Back on the N.E. Literary Tour

Concord, Massachusetts is the jackpot when it comes to literary and historical figures. There’s Emerson, Hawthorne, Louisa May Alcott, and of course, Thoreau. Less well-known persons include Harriett Lothrop (aka, Margaret Sidney), Sarah B. Ripley, and the painter, Sophia Hawthrone. Stopping at some of the homes of these famous writers and founders of the transcendentalist movement might cause some initial confusion. You might imagine some of them were housemates. The Wayside, for example, notes it is the home of Nathaniel Hawthorne, The Alcotts, and Margaret Sidney, but Louisa May Alcott’s house (Orchard House) is just down the street or a quick trek through the woods. The Old Manse is where Emerson penned his essay on nature, but he has another house nearby. Hawthrone also rented the Old Manse at one time. These overlapping residences continued on after death as many of these same people are buried together at the nearby Sleepy Hollow Cemetery. Even Thoreau is buried there though he lived alone in a small cabin near Walden Pond for a while. 

My last visit to Walden Pond was about 40 years ago when I was still living in Boston. I should have stayed away. It doesn’t look like the photo below anymore.
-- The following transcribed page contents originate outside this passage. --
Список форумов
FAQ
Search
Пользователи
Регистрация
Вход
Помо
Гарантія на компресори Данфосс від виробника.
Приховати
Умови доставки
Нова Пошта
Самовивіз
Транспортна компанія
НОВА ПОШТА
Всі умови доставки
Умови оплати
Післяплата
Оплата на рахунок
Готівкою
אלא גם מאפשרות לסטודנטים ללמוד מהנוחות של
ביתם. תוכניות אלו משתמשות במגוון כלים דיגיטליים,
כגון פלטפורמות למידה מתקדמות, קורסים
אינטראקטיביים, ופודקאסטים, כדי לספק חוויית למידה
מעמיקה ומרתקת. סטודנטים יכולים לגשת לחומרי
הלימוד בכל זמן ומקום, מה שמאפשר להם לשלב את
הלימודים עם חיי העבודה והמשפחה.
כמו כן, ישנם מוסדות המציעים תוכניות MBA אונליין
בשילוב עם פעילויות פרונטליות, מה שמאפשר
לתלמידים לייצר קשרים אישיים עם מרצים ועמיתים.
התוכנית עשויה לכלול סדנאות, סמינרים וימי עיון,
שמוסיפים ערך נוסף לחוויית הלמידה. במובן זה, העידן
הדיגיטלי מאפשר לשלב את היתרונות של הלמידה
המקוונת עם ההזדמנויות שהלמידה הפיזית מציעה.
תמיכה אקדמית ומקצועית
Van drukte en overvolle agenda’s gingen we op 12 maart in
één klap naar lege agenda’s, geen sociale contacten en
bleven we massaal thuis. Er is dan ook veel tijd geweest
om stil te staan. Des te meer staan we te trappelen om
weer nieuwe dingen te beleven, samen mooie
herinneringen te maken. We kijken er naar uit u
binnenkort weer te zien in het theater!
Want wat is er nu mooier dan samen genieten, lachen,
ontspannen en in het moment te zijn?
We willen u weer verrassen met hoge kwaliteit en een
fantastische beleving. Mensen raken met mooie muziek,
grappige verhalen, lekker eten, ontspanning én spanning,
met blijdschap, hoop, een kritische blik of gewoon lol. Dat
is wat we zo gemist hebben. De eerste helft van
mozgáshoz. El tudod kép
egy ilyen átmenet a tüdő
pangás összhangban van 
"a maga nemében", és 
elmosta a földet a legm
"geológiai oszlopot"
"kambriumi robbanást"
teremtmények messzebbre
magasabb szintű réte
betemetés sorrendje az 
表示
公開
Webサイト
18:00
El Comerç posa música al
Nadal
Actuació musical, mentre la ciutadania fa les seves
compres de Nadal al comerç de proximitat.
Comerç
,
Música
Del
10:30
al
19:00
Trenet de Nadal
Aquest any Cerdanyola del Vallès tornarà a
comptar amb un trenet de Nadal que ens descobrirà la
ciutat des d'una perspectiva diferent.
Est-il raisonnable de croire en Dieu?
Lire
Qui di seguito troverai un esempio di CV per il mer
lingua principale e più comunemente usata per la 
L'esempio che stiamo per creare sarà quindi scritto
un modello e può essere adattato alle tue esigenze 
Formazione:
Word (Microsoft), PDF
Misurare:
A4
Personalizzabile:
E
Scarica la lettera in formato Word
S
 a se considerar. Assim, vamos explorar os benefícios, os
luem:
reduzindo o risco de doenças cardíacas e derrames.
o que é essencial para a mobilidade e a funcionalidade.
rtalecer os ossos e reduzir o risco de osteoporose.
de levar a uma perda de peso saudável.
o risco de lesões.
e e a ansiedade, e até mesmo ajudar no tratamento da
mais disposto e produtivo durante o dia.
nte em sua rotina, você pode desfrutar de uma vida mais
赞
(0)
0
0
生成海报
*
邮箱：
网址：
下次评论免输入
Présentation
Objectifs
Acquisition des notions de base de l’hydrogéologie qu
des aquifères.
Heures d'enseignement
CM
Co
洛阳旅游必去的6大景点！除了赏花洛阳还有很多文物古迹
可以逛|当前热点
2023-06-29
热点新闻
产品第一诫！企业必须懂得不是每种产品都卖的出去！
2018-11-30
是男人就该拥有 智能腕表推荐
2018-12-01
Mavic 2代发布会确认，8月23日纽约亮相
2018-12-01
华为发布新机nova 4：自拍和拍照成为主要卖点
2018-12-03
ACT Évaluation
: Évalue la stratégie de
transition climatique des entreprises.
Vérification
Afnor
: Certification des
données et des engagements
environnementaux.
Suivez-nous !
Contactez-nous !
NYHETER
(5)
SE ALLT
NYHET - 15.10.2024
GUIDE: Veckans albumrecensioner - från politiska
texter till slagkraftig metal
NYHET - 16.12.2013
It doesn’t look like what I remember in the spring of ’81. Instead, it’s a series of parking lots with a QR code-cell phone parking systems, gift shops, and a beach crowded with visitors and lifeguards, boats, and noise. Thoreau would hang himself if he were alive today. The state, in order—I suppose—to protect it, turned it into an amusement park and thereby destroyed it. Couldn’t they have just hidden it away and let the occasional hiker or bird watcher rediscover it?